I have an ongoing battle with iCloud. Every now and again, I’ll be informed I’ve run out of space, and I’ll attempt to prune my back-ups. Naturally, Apple would rather I just buy more space, but I’m stubborn. Also, I don’t like paying for a system where management is opaque, fiddly, and doesn’t always work; and I don’t like splashing out something where it’s impossible to figure out where the storage is used. (Right now, I have about 10 GB of space that’s unaccounted for. From what I can tell, this is commonplace with iCloud Drive.)

iCloud is deeply unimpressive in other ways, too. On deleting stored content, there’s no guarantee the system will recognise this. It appears to cache data about available space, and then sometimes loses it completely. At the time of writing, my Mac is erroneously stating I have 49.96 GB available, despite my iPhone and iPad both saying I have 0 bytes from 50 GB to use.

But the worst bit of all this is in how Apple has chosen to assign space on iCloud. Things like Notes are not prioritised in any way. So all of that lovely cross-device Apple seamlessness goes away the second you run out of space. You’re held hostage to opaque back-ups – unless you decide to stop backing up. And then woe betide you should something go wrong with your device.

I know it’s only a few quid a month for the next tier of iCloud, but that’s still a few quid I’m loathe to spend. Also, plenty of people simply cannot spare that kind of money. I’m sure for Apple execs earning millions, they don’t understand why people push back against what they consider a service that offers great value. But really Apple needs to look again at iCloud.
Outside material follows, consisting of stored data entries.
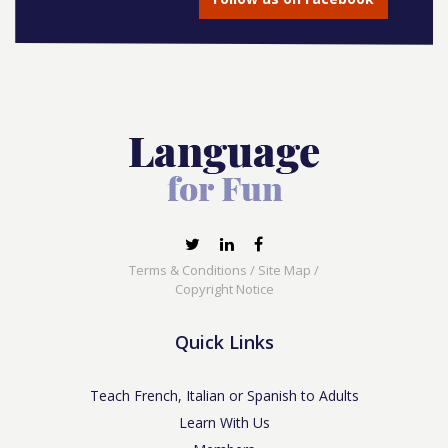
Terms & Conditions
/
Site Map
/
Copyright Notice
Quick Links
Teach French, Italian or Spanish to Adults
Learn With Us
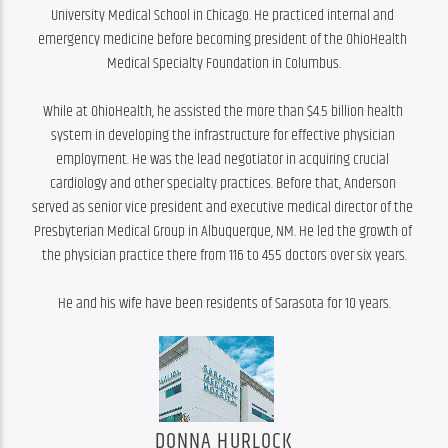
University Medical School in Chicago. He practiced internal and 
emergency medicine before becoming president of the OhioHealth 
Medical Specialty Foundation in Columbus.

While at OhioHealth, he assisted the more than $4.5 billion health 
system in developing the infrastructure for effective physician 
employment. He was the lead negotiator in acquiring crucial 
cardiology and other specialty practices. Before that, Anderson 
served as senior vice president and executive medical director of the 
Presbyterian Medical Group in Albuquerque, NM. He led the growth of 
the physician practice there from 116 to 455 doctors over six years.

He and his wife have been residents of Sarasota for 10 years.
DONNA HURLOCK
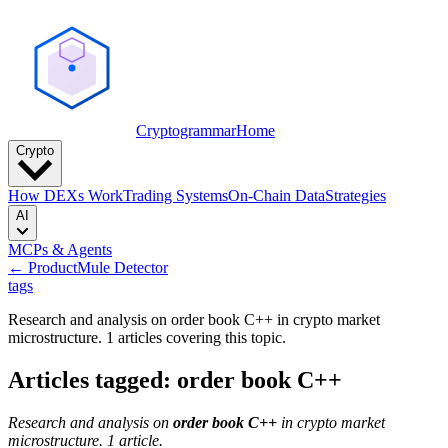
Cryptogrammar
Home
Crypto
How DEXs Work
Trading Systems
On-Chain Data
Strategies
AI
MCPs & Agents
← Product
Mule Detector
tags
Research and analysis on order book C++ in crypto market
microstructure. 1 articles covering this topic.
Articles tagged: order book C++
Research and analysis on
order book C++
in crypto market
microstructure. 1 article.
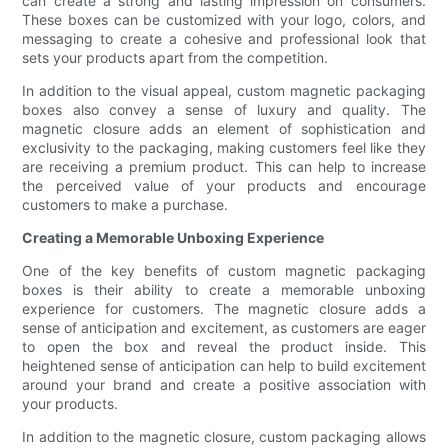
can create a strong and lasting impression on consumers.
These boxes can be customized with your logo, colors, and
messaging to create a cohesive and professional look that
sets your products apart from the competition.
In addition to the visual appeal, custom magnetic packaging
boxes also convey a sense of luxury and quality. The
magnetic closure adds an element of sophistication and
exclusivity to the packaging, making customers feel like they
are receiving a premium product. This can help to increase
the perceived value of your products and encourage
customers to make a purchase.
Creating a Memorable Unboxing Experience
One of the key benefits of custom magnetic packaging
boxes is their ability to create a memorable unboxing
experience for customers. The magnetic closure adds a
sense of anticipation and excitement, as customers are eager
to open the box and reveal the product inside. This
heightened sense of anticipation can help to build excitement
around your brand and create a positive association with
your products.
In addition to the magnetic closure, custom packaging allows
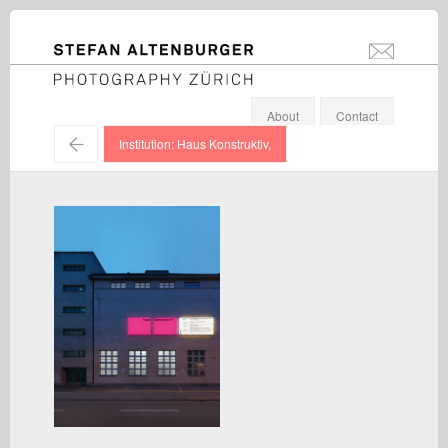
STEFAN ALTENBURGER
info@stefanal
Photography Zürich
About
Contact
←
Institution: Haus Konstruktiv,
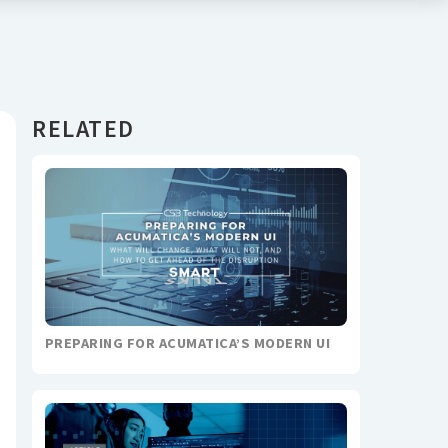
RELATED
PREPARING FOR ACUMATICA’S MODERN UI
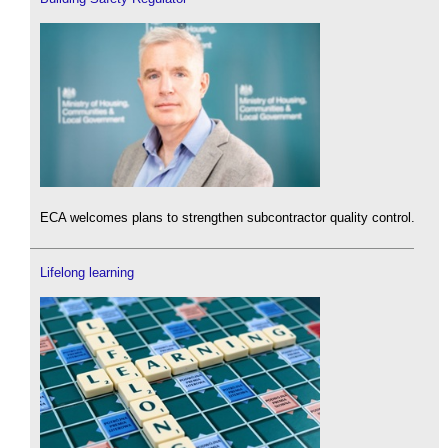
ECA welcomes plans to strengthen subcontractor quality control.
Lifelong learning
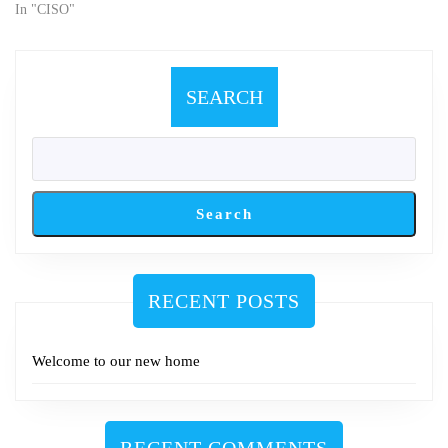
information strategies.
In "CISO"
SEARCH
Search
RECENT POSTS
Welcome to our new home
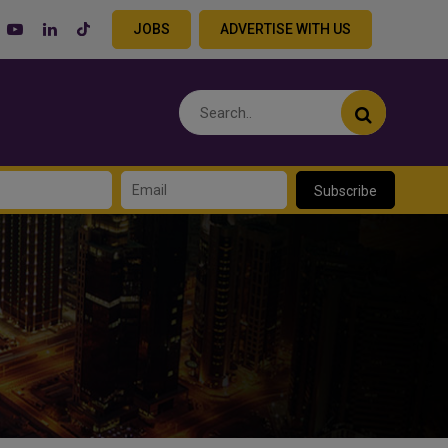
JOBS
ADVERTISE WITH US
Subscribe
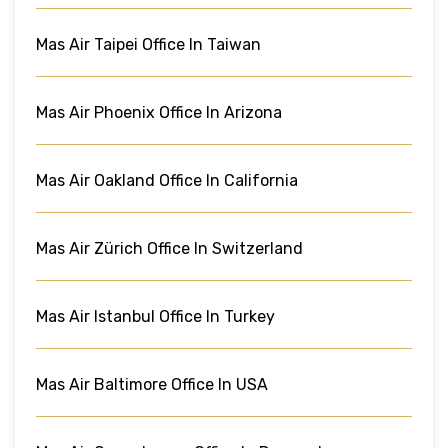
Mas Air Taipei Office In Taiwan
Mas Air Phoenix Office In Arizona
Mas Air Oakland Office In California
Mas Air Zürich Office In Switzerland
Mas Air Istanbul Office In Turkey
Mas Air Baltimore Office In USA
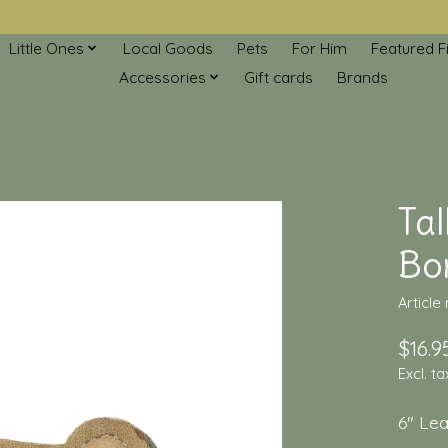
Little Ones
Local Goods
Pets
For Him
Featured F
Accessories
Gift cards
Brands
Tal
Bo
Article
$16.9
Excl. ta
6" Le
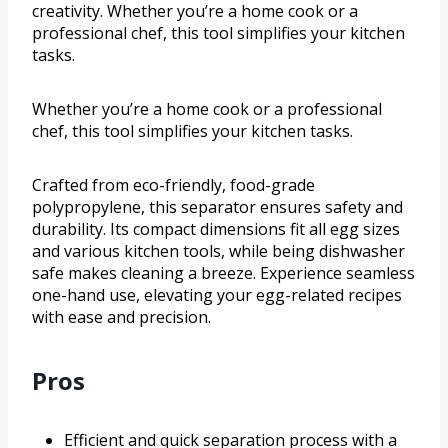
creativity. Whether you’re a home cook or a
professional chef, this tool simplifies your kitchen
tasks.
Whether you’re a home cook or a professional
chef, this tool simplifies your kitchen tasks.
Crafted from eco-friendly, food-grade
polypropylene, this separator ensures safety and
durability. Its compact dimensions fit all egg sizes
and various kitchen tools, while being dishwasher
safe makes cleaning a breeze. Experience seamless
one-hand use, elevating your egg-related recipes
with ease and precision.
Pros
Efficient and quick separation process with a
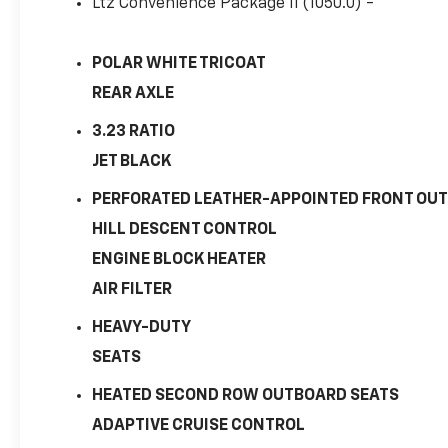
Ltz Convenience Package Ii (1050.0) -
POLAR WHITE TRICOAT
REAR AXLE
3.23 RATIO
JET BLACK
PERFORATED LEATHER-APPOINTED FRONT OUT
HILL DESCENT CONTROL
ENGINE BLOCK HEATER
AIR FILTER
HEAVY-DUTY
SEATS
HEATED SECOND ROW OUTBOARD SEATS
ADAPTIVE CRUISE CONTROL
Why when you pay for an upgrade to a new tier does your original free 5 GB vanish (unlike, say, with Dropbox)? Why when you buy a new device is your original 5 GB of free space not bumped up a little, as a thank-you for you buying new hardware? And, most importantly, why doesn’t iCloud actually work properly, when it comes to storage management and figuring out how much space you have available? Given that Dropbox can tell me this instantly across every single platform it’s running on, it’s a bit poor that iCloud can’t.